Be paranoid about class variables and class instance variables.
The longer version:
Rails processes start their life cycle by loading the framework and application. They will typically run only a single thread, which will process many requests during its lifetime. The requests will therefore be dispatched strictly sequentially.
Nevertheless, all classes persist across requests. This means any object referenced from your classes and metaclasses (such as class variables and class instance variables) will be shared across requests. This may bite you, for example, if you try to memoize methods (#var ||= expensive_calculation) in your class methods, expecting it will only persist during the current request. In reality, the calculation will only be performed on the first request.
On the surface, it may seem nice to implement caching, or other behaviour that depends on persistence across requests. Typically, it isn't. This is because most deployment strategies will use several Rails processes to counter their own single-threaded nature. It is simply not cool to block all requests while waiting for a slow database query, so the easy way out is to spawn more processes. Naturally, these processes do not share anything (except some memory perhaps, which you won't notice). This may bite you if you save stuff in your class variables or class instance variables during requests. Then, somehow, sometimes the stuff appears to be present, and sometimes it appears to be gone. (In reality, of course, the data may or may not be present in some process, and absent in others).
Some deployment configurations (most notably JRuby + Glassfish) are in fact multithreaded.
Rails is thread safe, so it can deal with it. But your application may not be thread safe. All controller instances are thrown away after each request, but as we know, the classes are shared. This may bite you if you pass information around in class variables or in class instance variables. If you do not properly use synchronisation methods, you may very well end up in race condition hell.
As a side note: Rails is typically run in single-threaded processes because Ruby's thread implementation is imperfect. Luckily, things are a little better in Ruby 1.9. And a lot better in JRuby.
With both these Ruby implementations gaining in popularity, it seems likely that multithreaded Rails deployment strategies will also gain in popularity and number. It is a good idea to write your application with multithreaded request dispatching in mind already.

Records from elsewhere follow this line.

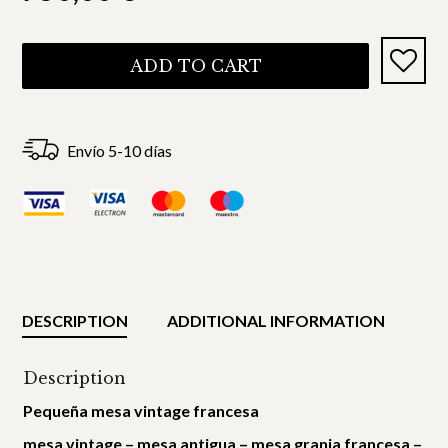
ADD TO CART
Envío 5-10 días
DESCRIPTION
ADDITIONAL INFORMATION
Description
Pequeña mesa vintage francesa
mesa vintage – mesa antigua – mesa granja francesa –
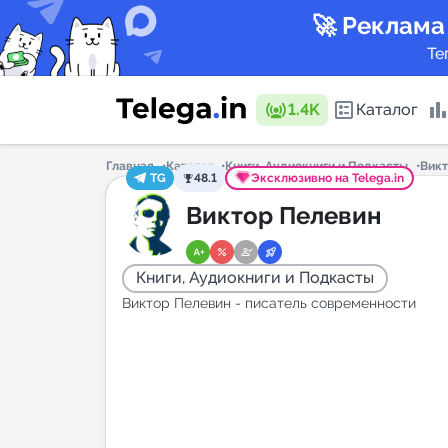
🚀 Реклама
Те
1.4K
Каталог
Главная
Каталог
Книги, Аудиокниги и Подкасты
Викт
TG
48.1
Эксклюзивно на Telega.in
Каталог 
Виктор Пелевин
Книги, Аудиокниги и Подкасты
Горящие
Виктор Пелевин - писатель современности
Аналитик
New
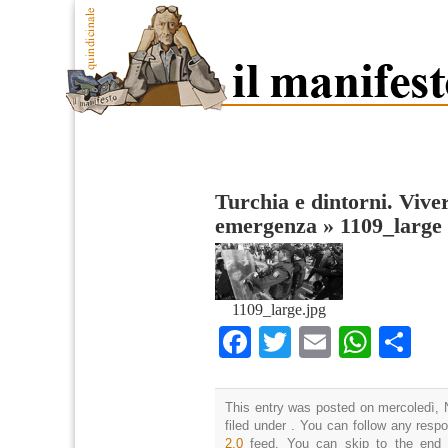
Turchia e dintorni. Viver
emergenza
»
1109_large
1109_large.jpg
Facebook
Twitter
Email
What
Co
This entry was posted on mercoledì, 
filed under . You can follow any resp
2.0
feed. You can skip to the end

Here is a relatively simple example that illustrates what can happen if you are not careful about modifying shared objects.
Create a new Rails project: rails test
Create a new file lib/misc.rb and put in it this:
class Misc
#xxx = 'Hello'
def Misc.contents()
return #xxx
end
end
Create a new controller: ruby script/generate controller Posts index
Change app/views/posts/index.html.erb to contain this code:
<%
require 'misc'; y = Misc.contents() ; y << ' (goodbye) '
%>
<pre><%= y %></pre>
(This is where we modify the implicitly shared object.)
Add RESTful routes to config/routes.rb.
Start the server ruby script/server and load the page /posts several times. You will see the number of ( goodbye) strings increasing by one on each successive page reload.
In your average deployment using Passenger, you probably have multiple app processes that share nothing between them but classes within each process that maintain their (static) state from request to request. Each request, though, makes a new instance of your controllers.
You might call this a cluster of distinct shared-state environments.
To use your Java analogy, you can do the caching and have it work from request to request, you just can't assume that it will be available on every request.
Shared-nothing is sometimes a good idea. But not when you have to load a large application framework and a large domain model and a large amount of configuration on every request.
For efficiency, Rails keeps some data available in memory to be shared among all requests for the lifetime of an application. Most of this data is read-only, so you shouldn't be worried.
When you write your app, stay away from writing to shared objects (excluding the database, for example, which comes out-of-the-box with good concurrency control) and you should be fine.